Approximately 10,000 smears would have been undertaken in C&P CCG during the period COVID-19 had an impact (March – June). Although 50% of practices have continued doing routine smears, uptake from patients has been very low. Recent data shows 90% of practices are doing some smears. This funding will provide 20 hours of additional clinic time would pay for approximately 40 smears or seven clinics.
These clinics would be based on the number of smears usually undertaken by the practice, rather than on list size. These clinics would be in addition to the practices normal smear clinics and would run from July to October 2020, with some flexibility to run into next year. We encourage these to be delivered at scale by PCNs /Federations/or through hubs, but practices can also undertake these clinics alone.

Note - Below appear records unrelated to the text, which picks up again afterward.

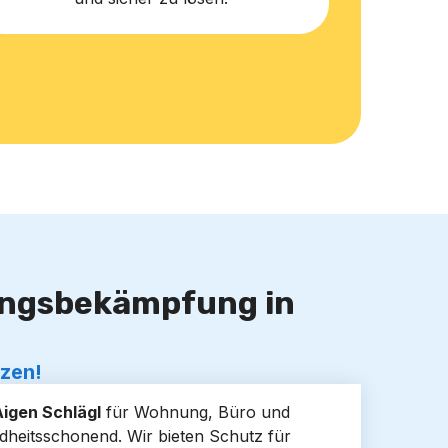
lingsbekämpfung in
tzen!
igen Schlägl
für Wohnung, Büro und
dheitsschonend. Wir bieten Schutz für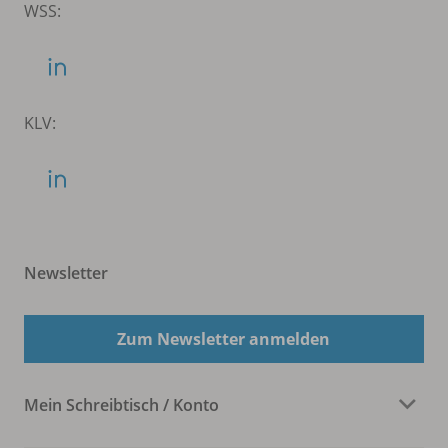
WSS:
KLV:
Newsletter
Zum Newsletter anmelden
Mein Schreibtisch / Konto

Interested practices should contact us ASAP if they are happy to sign up to this, indicating whether they plan to deliver it themselves or within a PCH/Federation. Please email firstname.lastname@example.org
PPE and labs
We know that the colposcopy services are working and have confirmed their capacity, along with labs having capacity for additional demand. We know smears require appropriate PPE and have assurance this is accounted for with the CCG so that practices are not left choosing between additional smear clinics and core activity.
Hard to reach patients
The CCG has received separate additional funding to encourage hard to reach patients to attend their screening appointments. We will be working with the LMC and other local groups on the most appropriate ways of doing this.
Reporting and monitoring
The patients seen in these clinics should be overdue their smear or have been actively called. The reporting we require is the number of clinic hours held and number of smears done. They should not be used for routine patients due their smear on their due date. Practices must continue to hold these clinics. We can monitor smears done weekly and provide practices with some feedback about how they are doing, and also support any practice with a historically low uptake.
We can monitor smears received by the lab against indicative usual smears done on a weekly basis. We can use this data to validate practice returns. The CCG can use this data (where recovery has struggled) to see what other help is needed to support practice/PCNs. This will include disseminating approaches that practices have used to help with this.
We plan to measure overall smear performance in April 2021. A measure of success is smears rates being back to COVID-19 levels. We hope next year there will be more money for screening and we can still concentrate on practices and patients with low uptakes in any cancer screening programme, identify the causes and help address them.